Tuscany is located between the coast and the mountains. So for my white bean soup, I’m
going to use both olive oil and butter. So, we’re going to use a little bit of olive oil and a
little bit of butter, just like that. As soon as this melts, we’re going to start with the
cannellini beans. The beans are one of my favorite ingredients. I toast them on the salads,
I make purees out of them, I stew them, I put them in meat sauces—really anything at all.

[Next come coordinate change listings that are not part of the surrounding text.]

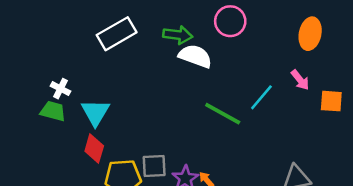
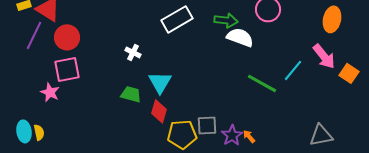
pink arrow: (300, 80) -> (324, 56), size x1.5
white cross: (61, 89) -> (133, 52), moved
orange square: (331, 101) -> (349, 73), turned 30
green trapezoid: (53, 111) -> (131, 94), moved

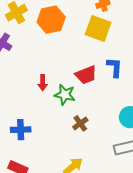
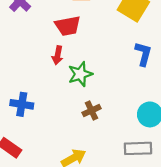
red trapezoid: (86, 75) -> (68, 26), moved
green star: (65, 95) -> (80, 74), turned 30

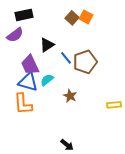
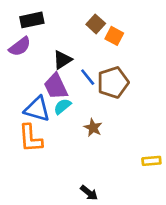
orange square: (86, 17) -> (114, 36), moved
purple trapezoid: (30, 65) -> (56, 86), moved
yellow rectangle: (114, 105) -> (151, 161), moved

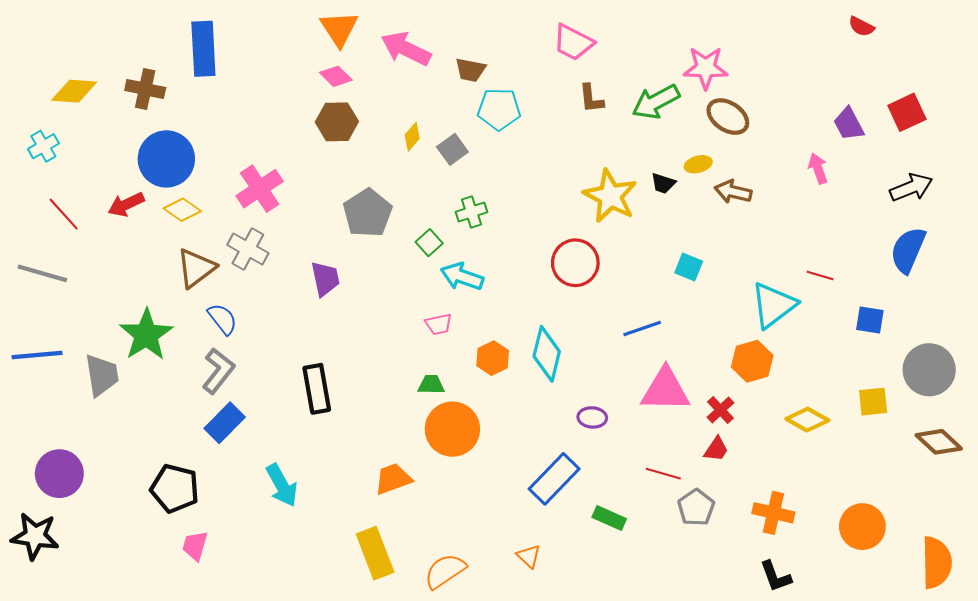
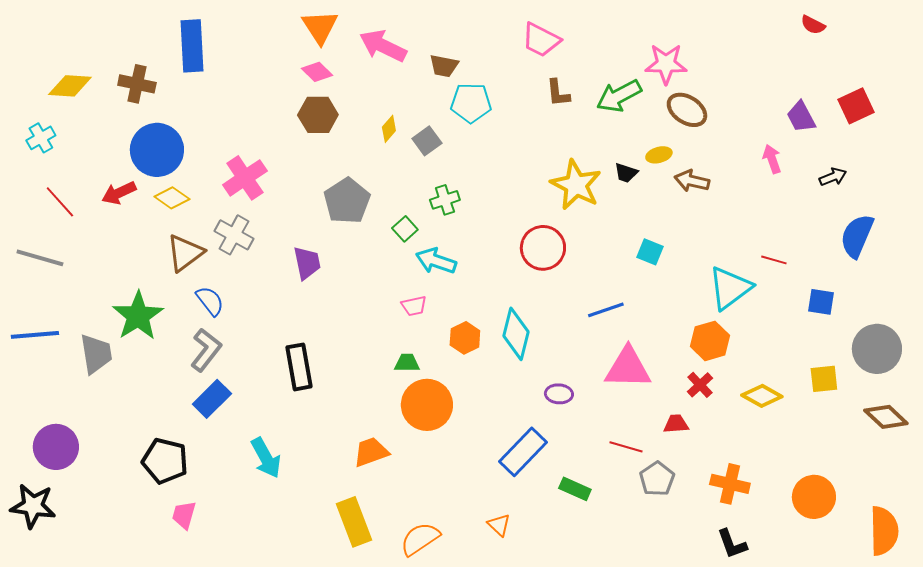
black arrow: (911, 188) -> (833, 177), moved, size x0.7
red cross: (720, 410) -> (700, 385), moved
red trapezoid: (716, 449) -> (676, 424), turned -128

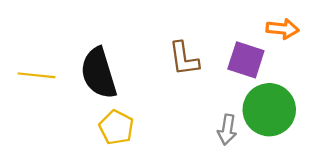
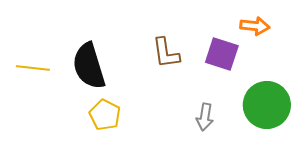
green circle: (269, 110) -> (267, 105), moved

I’m going to start by just peeling my shallots here and shallots are very similar to onions,
they’re just a little sweeter, so I love them. They don’t over power the soup. And Tuscan
is known for a lots and lots of soups and they use a lot of beans in there food. So, this is
very traditional, alright add a little bit of salt just to bring out the natural moisture in the
shallots. Give it a quick little stir here. These are really quick soup and it’s great because
you can make it on a weekend and keep it all week long. It’s super comforting, filling
with lots of lots of flavor.
I’m making this a lot easier on myself by using canned cannellini beans. The trick is you
have to drain and rinsed them off, but you know what? They’re so easy to use, it cuts
down a lot of time and they’re really good. So I’m going to add two cans of cannellini
beans. I’ve already drained and rinsed them. Now, I’m going to add a little bit sage. The
sage leaf—it’s a very robust flavor. It’s a very hearty herb. If you want to make sure and
use it in these kinds of dishes, a very, heavier, part of your dish rather than something
that’s really subtle, but one is enough.
And four cups of chicken stock. Now, you could use vegetable stock, but the chicken
stock gives it more body. It gives it a rich flavor. I just want to use low sodium chicken
stock that way your soup doesn’t become too salty. So, we’re going to add a little bit of
garlic here, four cloves actually and because I’m not going to actually chop them up, it
will sort of give of a little bit of a hint of garlic in the background of the soup but it won’t
over power the soup. And the thing about Tuscany that I love is that they cook with lots
of butter and cream and cheese. It’s nice rich, comforting food which is different. If you
go south where they use lots of tomatoes and olive oil. I’m just going to cut them in half,
here we go and they’re just sort of kind of poach in the liquid, just like that.
We’re going to add a little more salt. This is going to simmer for 10 minutes and in the
meantime, I’m going to grill my Ciabatta.
My Ciabatta is nicely toasted and that little bit of olive oil gives a nice golden color. I
just love that smoky flavor and the crunch with the creamy soup. It is really good. So
now, let’s see. This has been cooking, it looks good. I’m ready to puree it. So I’m just
going to take my emergent blender and just stick inside and blend the soup. You can use
a blender if you don’t have one of this handy gadget. Just be careful and don’t fill to the
top because it’s hot liquid. Okay, perfect. It’s nice and pureed. Now it’s to add a little
cream. I’m going to use half a cup of cream. It just going to make it nice and silky, nice
and creamy and that velvety texture I was telling about that I really love, we’ll just add it
right at the end. You don’t really want to cook it, just the heat will slowly warm the
cream.
Now we’ll add a little bit freshly ground black pepper right over the top just for a little
bit. Just a little bit of a kick here, the pepper. Now, time to taste it. I got my bowl and
little some in there. You think this was going to be a thick soup, but it’s not.
It’s so comforting. Now, to finish it all, off I take a piece of my ciabatta. I dip it inside,
you see just like that and I bite it. They’re crunchy ciabatta, soaked up, all the flavors in
the soup. It is perfection. It’s a perfect reminder for Tuscany actually.